The Acting was Professional, but only just-so despite the cast being filled with talented Veterans. Apparently, the production was plagued by personal conflicts.

 

It was the last film of the legendary Personal Trainer/Stuntman/Actor Ray “Crash” Corrigan, whose illustrious career began in a Gorilla suit for “Tarzan and His Mate” (1932) and then he became a Leading Man with the SF Children’s serial “The Undersea Kingdom” (1938, and he took his stage name from his Character in that Production) but by this point he was a difficult to work-with drunk. He was cast as the Monster but refused to travel to FX Man Blaisdell’s home to get properly measured for the Rubber-Suit. It didn’t fit properly when time for filming came, requiring last-minute modifications and even then, remained ill-fitting (the Monster famously had an absurd tongue which was actually Corrigan’s chin sticking out the Creature’s mouth).

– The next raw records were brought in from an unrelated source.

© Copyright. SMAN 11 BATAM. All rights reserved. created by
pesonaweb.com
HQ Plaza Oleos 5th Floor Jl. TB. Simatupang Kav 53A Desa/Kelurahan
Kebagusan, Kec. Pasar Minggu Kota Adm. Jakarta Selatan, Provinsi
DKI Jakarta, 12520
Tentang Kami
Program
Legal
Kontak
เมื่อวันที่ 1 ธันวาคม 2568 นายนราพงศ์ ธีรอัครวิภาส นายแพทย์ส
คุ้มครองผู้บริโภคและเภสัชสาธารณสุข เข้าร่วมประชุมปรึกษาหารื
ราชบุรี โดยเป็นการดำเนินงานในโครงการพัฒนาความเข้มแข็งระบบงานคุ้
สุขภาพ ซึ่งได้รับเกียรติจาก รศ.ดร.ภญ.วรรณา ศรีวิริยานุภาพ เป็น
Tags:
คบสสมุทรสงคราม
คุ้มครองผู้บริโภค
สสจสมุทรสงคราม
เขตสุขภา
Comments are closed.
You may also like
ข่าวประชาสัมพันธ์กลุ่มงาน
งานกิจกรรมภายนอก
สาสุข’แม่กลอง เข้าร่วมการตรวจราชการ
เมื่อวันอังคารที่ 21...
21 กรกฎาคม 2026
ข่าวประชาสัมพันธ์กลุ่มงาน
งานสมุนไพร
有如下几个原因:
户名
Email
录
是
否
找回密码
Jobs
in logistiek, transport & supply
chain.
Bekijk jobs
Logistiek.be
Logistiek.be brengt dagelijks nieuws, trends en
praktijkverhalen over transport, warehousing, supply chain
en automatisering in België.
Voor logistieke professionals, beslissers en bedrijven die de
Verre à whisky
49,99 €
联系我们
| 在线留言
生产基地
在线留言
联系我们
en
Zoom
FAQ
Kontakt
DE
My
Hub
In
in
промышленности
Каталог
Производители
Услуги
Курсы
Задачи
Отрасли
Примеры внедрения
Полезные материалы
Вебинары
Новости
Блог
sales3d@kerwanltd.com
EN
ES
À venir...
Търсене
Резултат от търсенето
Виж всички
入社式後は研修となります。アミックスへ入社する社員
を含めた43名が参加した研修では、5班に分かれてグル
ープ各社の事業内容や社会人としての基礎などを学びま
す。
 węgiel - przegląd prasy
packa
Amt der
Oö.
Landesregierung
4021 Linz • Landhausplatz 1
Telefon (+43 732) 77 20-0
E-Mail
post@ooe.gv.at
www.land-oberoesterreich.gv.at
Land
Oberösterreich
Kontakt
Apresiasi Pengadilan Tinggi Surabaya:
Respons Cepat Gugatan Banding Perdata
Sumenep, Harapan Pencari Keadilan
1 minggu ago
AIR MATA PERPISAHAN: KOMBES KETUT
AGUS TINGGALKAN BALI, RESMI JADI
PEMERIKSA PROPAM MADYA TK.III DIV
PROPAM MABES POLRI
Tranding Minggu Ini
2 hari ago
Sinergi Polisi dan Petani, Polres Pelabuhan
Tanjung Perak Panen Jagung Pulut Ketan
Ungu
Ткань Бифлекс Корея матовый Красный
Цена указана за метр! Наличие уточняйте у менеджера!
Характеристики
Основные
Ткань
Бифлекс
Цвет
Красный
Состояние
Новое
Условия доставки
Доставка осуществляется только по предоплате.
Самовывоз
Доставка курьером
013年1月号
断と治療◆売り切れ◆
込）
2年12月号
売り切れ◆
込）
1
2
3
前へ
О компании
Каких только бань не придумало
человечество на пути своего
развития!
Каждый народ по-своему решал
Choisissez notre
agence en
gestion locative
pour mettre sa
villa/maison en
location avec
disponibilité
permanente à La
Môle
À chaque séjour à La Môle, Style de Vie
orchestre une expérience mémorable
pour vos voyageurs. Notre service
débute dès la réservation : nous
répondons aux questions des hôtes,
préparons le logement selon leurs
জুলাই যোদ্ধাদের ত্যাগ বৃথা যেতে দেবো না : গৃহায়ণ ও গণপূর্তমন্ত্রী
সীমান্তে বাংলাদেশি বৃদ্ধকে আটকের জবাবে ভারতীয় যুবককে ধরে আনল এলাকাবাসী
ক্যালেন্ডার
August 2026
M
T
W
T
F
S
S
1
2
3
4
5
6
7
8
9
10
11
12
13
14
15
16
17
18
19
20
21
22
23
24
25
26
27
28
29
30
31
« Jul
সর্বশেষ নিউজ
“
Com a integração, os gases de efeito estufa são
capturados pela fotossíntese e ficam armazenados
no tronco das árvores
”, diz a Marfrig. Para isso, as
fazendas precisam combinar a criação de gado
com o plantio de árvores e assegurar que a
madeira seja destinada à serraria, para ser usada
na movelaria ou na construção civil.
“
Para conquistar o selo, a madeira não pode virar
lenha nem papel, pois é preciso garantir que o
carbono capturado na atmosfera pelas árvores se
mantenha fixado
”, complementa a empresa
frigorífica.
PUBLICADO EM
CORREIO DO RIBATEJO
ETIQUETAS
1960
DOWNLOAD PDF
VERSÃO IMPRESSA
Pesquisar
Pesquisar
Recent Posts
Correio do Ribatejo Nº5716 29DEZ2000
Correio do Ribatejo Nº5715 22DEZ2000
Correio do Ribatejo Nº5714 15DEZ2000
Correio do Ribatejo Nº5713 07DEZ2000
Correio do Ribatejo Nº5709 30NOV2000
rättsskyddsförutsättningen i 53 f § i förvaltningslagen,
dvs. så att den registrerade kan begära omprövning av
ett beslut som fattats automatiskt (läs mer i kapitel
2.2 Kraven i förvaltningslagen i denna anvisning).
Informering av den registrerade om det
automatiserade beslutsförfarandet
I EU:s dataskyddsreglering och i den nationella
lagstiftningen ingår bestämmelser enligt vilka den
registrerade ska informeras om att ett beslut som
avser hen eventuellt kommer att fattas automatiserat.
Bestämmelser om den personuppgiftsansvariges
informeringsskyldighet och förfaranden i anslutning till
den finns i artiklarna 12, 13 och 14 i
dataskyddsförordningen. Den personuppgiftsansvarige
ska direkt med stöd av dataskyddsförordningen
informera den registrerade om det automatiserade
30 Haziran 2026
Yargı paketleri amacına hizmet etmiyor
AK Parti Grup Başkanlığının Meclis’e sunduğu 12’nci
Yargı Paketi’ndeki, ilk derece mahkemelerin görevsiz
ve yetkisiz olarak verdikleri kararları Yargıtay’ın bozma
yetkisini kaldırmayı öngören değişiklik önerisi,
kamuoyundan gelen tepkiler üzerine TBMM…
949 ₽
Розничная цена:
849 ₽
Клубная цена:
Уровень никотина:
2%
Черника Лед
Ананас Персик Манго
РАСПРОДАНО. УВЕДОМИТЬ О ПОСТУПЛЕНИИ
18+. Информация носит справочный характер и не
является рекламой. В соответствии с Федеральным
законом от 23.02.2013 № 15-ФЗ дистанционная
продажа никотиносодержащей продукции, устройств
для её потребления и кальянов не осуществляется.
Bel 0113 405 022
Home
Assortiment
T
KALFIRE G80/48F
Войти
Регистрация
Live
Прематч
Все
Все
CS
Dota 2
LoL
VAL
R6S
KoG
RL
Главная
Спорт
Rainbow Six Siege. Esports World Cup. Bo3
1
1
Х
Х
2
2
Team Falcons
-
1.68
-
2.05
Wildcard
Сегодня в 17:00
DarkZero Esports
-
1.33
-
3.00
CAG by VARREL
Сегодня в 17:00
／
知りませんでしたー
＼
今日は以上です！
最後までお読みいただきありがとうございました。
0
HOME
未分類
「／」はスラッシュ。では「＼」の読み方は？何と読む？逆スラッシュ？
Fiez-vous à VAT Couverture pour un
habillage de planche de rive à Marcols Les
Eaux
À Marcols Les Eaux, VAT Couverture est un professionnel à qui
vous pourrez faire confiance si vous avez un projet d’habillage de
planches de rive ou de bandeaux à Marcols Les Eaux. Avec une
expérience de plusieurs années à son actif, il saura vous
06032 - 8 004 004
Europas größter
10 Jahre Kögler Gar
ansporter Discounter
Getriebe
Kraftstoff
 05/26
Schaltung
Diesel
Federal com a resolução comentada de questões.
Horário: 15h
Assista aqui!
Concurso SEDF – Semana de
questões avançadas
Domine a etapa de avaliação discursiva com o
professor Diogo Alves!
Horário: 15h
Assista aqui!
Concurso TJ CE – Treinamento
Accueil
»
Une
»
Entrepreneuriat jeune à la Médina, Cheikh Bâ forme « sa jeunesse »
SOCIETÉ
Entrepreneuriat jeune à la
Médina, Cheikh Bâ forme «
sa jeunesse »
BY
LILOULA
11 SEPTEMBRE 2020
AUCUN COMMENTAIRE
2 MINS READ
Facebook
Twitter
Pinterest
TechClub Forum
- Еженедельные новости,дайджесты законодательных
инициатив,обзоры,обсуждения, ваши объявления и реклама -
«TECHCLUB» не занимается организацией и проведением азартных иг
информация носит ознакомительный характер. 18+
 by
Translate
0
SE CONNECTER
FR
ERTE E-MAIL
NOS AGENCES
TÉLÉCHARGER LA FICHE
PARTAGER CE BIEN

Corrigan also repeatedly damaged the suit because of his stupor, requiring constant repairing. This all in the context of a hellaciously short, 6-day, shooting schedule.

 

Corrigan was not entirely to blame on that count, Producers kept changing their minds about the Monster’s face and ultimately it was an eyeless mask, so Corrigan was stumbling around blind and drunk.

 

Actress Shirley Patterson was constantly in a bad mood because she’d been reduced to B-grade Monster-Movies, this was the second of three consecutive ones, and expressed her displeasure by changing her stage-name for them to “Shawn Smith.” These would prove to be her last three films of her career as she had a severe injury in 1958 causing her to be out-of-commission for a year-and-a-half; she never returned to the screen.

 

By Blaisdell’s account, only Actor Thompson seemed to be enjoying himself. If so, it anticipated Thompson’s long and successful career of being cast in films beneath his worth.

 

Blaisdell was famous for his Monster suits but this was the last film he made one for film. He was more regularly employed by American International Pictures, an even lower-budget outfit than this film’s United Artists, but he found UA less professionally run. Also, at the end of production, UA claimed the Monster Suit and other props Blaisdell created as their property and reused them in “Invisible Invaders” (1959), also Directed by Cahn, and Blaisdell wasn’t paid for their re-use.